With a few weeks until the election takes place, here are five things you should know about Amador, who hopes to represent Chatsworth, Granada Hills, Northridge, Porter Ranch, Sherwood Forest, North Hills, West Hills, and Reseda.

1

He grew up undocumented.

Amador is originally from Mexico. When he was 14, he and his family moved to the United States. Because he was undocumented, it presented challenges in his life.

“Living as an undocumented immigrant youth was complicated to say the least,” he wrote on Medium. “But, thanks to my family, friends, and the community, I have been able to achieve huge milestones in my life. I had the rare opportunity to become a U.S. citizen. I am a proud graduate from UCLA with a Masters in Social Work. I am a community organizer, and have led advocacy campaigns at the local, state, and federal level. My wife Bridgette and I have been able to become homeowners. And, most importantly, we have a brilliant, funny, and full-of-life daughter.”

2

He worked as a janitor while he went to school.

In high school, Carlos began working as a janitor on weekends. He continued working as a janitor at nights while he attended college. “It was during these years – working back-breaking jobs – where Carlos learned that every job has dignity and every task is essential to make our communities function,” his site reads.

3

He has a long activist history.

In 2003, Carlos joined the activist movement after his brother was deported. He became an organizer at California State University Fullerton, and after that, he continued his work in his community.

By 2009, he was a leader in the undocumented youth movement across the country. In 2010, he participated in a 15-day hunger strike outside of Senator Dianne Feinstein’s office.

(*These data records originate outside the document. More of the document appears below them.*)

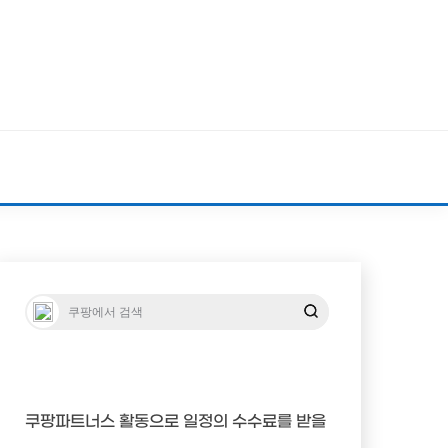
쿠팡파트너스 활동으로 일정의 수수료를 받을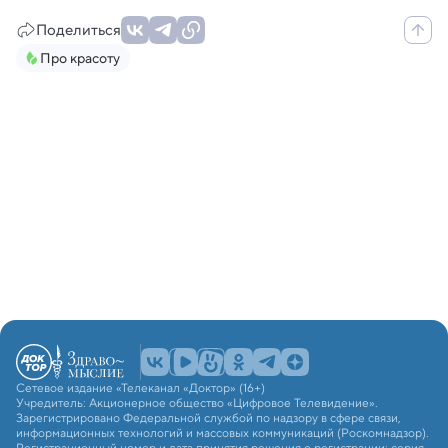
Поделиться
Про красоту
Сетевое издание «Телеканал «Доктор» (16+)
Учредитель: Акционерное общество «Цифровое Телевидение».
Зарегистрировано Федеральной службой по надзору в сфере связи,
информационных технологий и массовых коммуникаций (Роскомнадзор).
Регистрационный номер и дата принятия решения о регистрации: серия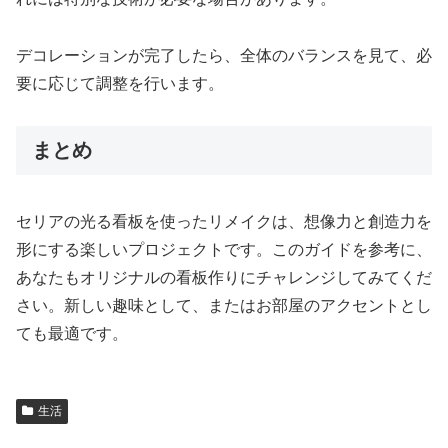
デコレーションが完了したら、全体のバランスを見て、必
要に応じて調整を行います。
まとめ
セリアの光る看板を使ったリメイクは、想像力と創造力を
形にする楽しいプロジェクトです。このガイドを参考に、
あなたもオリジナルの看板作りにチャレンジしてみてくだ
さい。新しい趣味として、またはお部屋のアクセントとし
ても最適です。
生活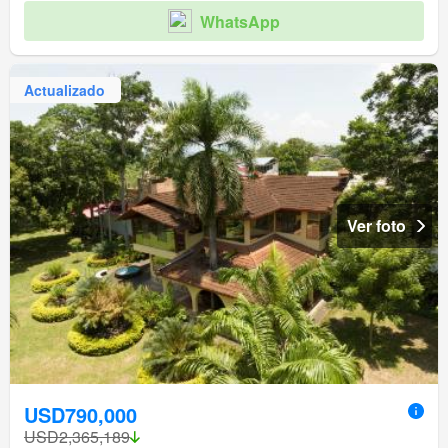
WhatsApp
Actualizado
Ver foto
USD790,000
USD2,365,189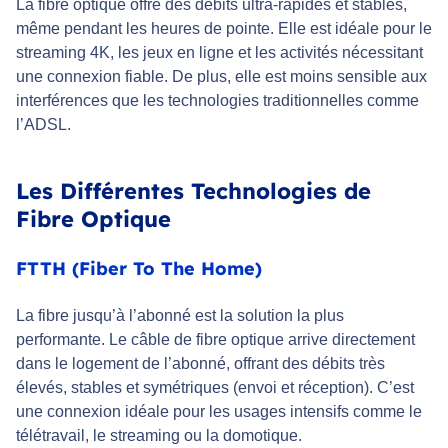
La fibre optique offre des débits ultra-rapides et stables,
même pendant les heures de pointe. Elle est idéale pour le
streaming 4K, les jeux en ligne et les activités nécessitant
une connexion fiable. De plus, elle est moins sensible aux
interférences que les technologies traditionnelles comme
l’ADSL.
Les Différentes Technologies de
Fibre Optique
FTTH (Fiber To The Home)
La fibre jusqu’à l’abonné est la solution la plus
performante. Le câble de fibre optique arrive directement
dans le logement de l’abonné, offrant des débits très
élevés, stables et symétriques (envoi et réception). C’est
une connexion idéale pour les usages intensifs comme le
télétravail, le streaming ou la domotique.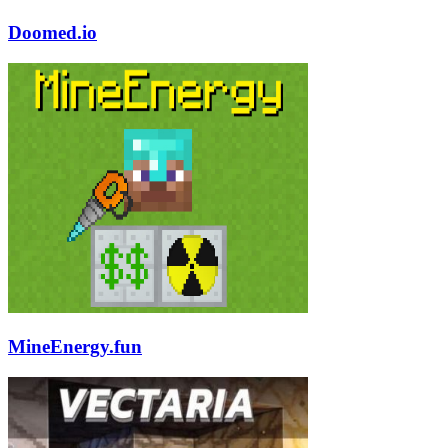
Doomed.io
MineEnergy.fun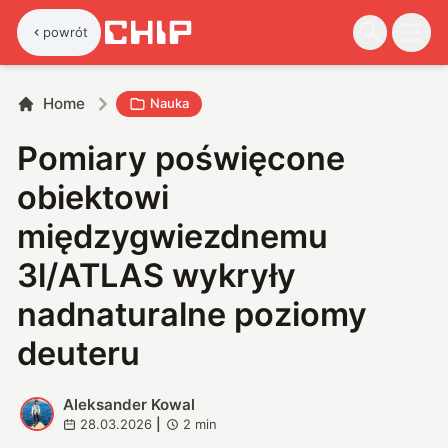
powrót
Home
Nauka
Pomiary poświęcone
obiektowi
międzygwiezdnemu
3l/ATLAS wykryły
nadnaturalne poziomy
deuteru
Aleksander Kowal
A
28.03.2026
|
2
min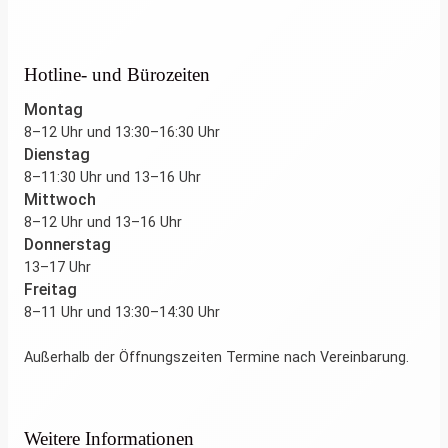
Hotline- und Bürozeiten
Montag
8–12 Uhr und 13:30–16:30 Uhr
Dienstag
8–11:30 Uhr und 13–16 Uhr
Mittwoch
8–12 Uhr und 13–16 Uhr
Donnerstag
13–17 Uhr
Freitag
8–11 Uhr und 13:30–14:30 Uhr
Außerhalb der Öffnungszeiten Termine nach Vereinbarung.
Weitere Informationen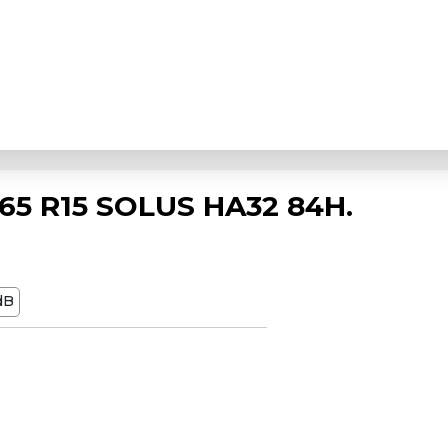
5 R15 SOLUS HA32 84H.
dB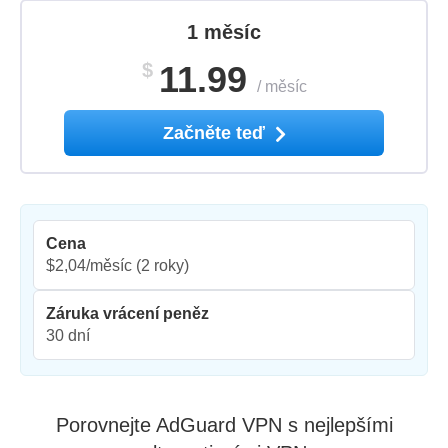
1 měsíc
$
11.99
/
měsíc
Začněte teď
Cena
$2,04/měsíc
(2 roky)
Záruka vrácení peněz
30 dní
Porovnejte AdGuard VPN s nejlepšími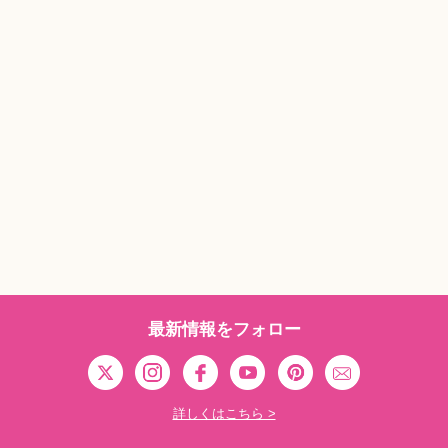
最新情報をフォロー
詳しくはこちら >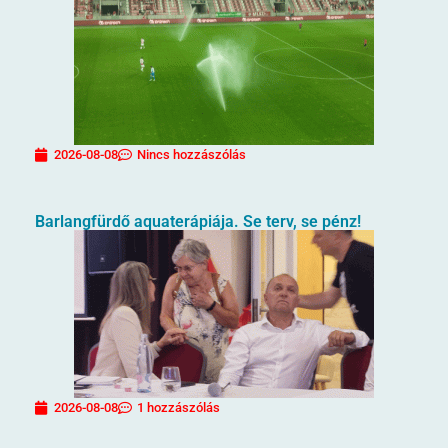
2026-08-08
Nincs hozzászólás
Barlangfürdő aquaterápiája. Se terv, se pénz!
2026-08-08
1 hozzászólás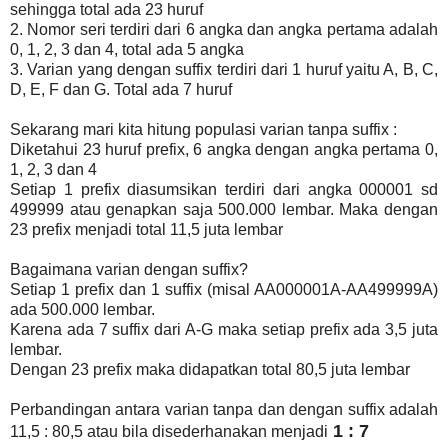
sehingga total ada 23 huruf
2. Nomor seri terdiri dari 6 angka dan angka pertama adalah
0, 1, 2, 3 dan 4, total ada 5 angka
3. Varian yang dengan suffix terdiri dari 1 huruf yaitu A, B, C,
D, E, F dan G. Total ada 7 huruf
Sekarang mari kita hitung populasi varian tanpa suffix :
Diketahui 23 huruf prefix, 6 angka dengan angka pertama 0,
1, 2, 3 dan 4
Setiap 1 prefix diasumsikan terdiri dari angka 000001 sd
499999 atau genapkan saja 500.000 lembar. Maka dengan
23 prefix menjadi total 11,5 juta lembar
Bagaimana varian dengan suffix?
Setiap 1 prefix dan 1 suffix (misal AA000001A-AA499999A)
ada 500.000 lembar.
Karena ada 7 suffix dari A-G maka setiap prefix ada 3,5 juta
lembar.
Dengan 23 prefix maka didapatkan total 80,5 juta lembar
Perbandingan antara varian tanpa dan dengan suffix adalah
1 : 7
11,5 : 80,5 atau bila disederhanakan menjadi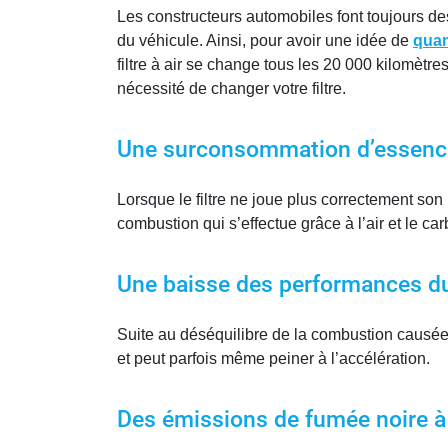
Les constructeurs automobiles font toujours de
du véhicule. Ainsi, pour avoir une idée de
quan
filtre à air se change tous les 20 000 kilomètr
nécessité de changer votre filtre.
Une surconsommation d’essenc
Lorsque le filtre ne joue plus correctement son r
combustion qui s’effectue grâce à l’air et le c
Une baisse des performances d
Suite au déséquilibre de la combustion causée p
et peut parfois même peiner à l’accélération.
Des émissions de fumée noire à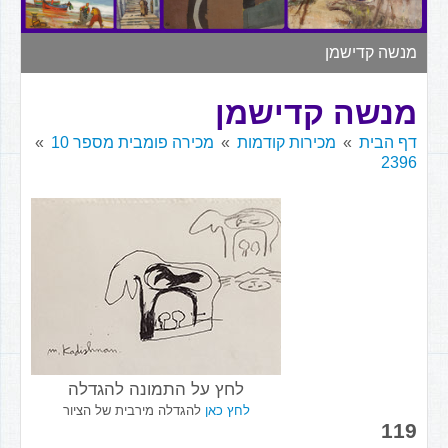
▼
מנשה קדישמן
מנשה קדישמן
דף הבית
מכירות קודמות
מכירה פומבית מספר 10
2396
לחץ על התמונה להגדלה
לחץ כאן
להגדלה מירבית של הציור
119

He’s followed that up by working at the California Immigrant Policy Center. “As an organizer, I’ve led campaigns that have changed the lives of millions of people,” he said in a recently released video.

4

His platform includes affordable housing.

Through community-driven processes and policy solutions, he wants to address homelessness and affordable housing. “After seeing that city hall cares more about developers than working families, i’ve decided to do more,” he said in a video. “Every day it gets harder for working families like mine to get by. The economy is booming but our salaries are stagnant. We see rent-controlled units being destroyed while luxury apartments go up in their place, and then our representatives wonder, ‘Where did all the affordable housing go?'”

5

Local environmental justice is important to him.

One of his goals is to get the Aliso Canyon Gas Facility closed. A few years ago, a massive leak made many sick.

“It is time that the city moves away from the use of fossil fuels and transition into a new Green era,” his site reads. “Carlos will advance policies that protect the environment, kick-start a localized green economy, and create green zones to help our city succeed and be healthy. Among other policies, Carlos will work to ban oil drilling across the city in order to protect the health and safety of our communities. Los Angeles can become the model city that tackles global warming while advancing an economy that works for all.”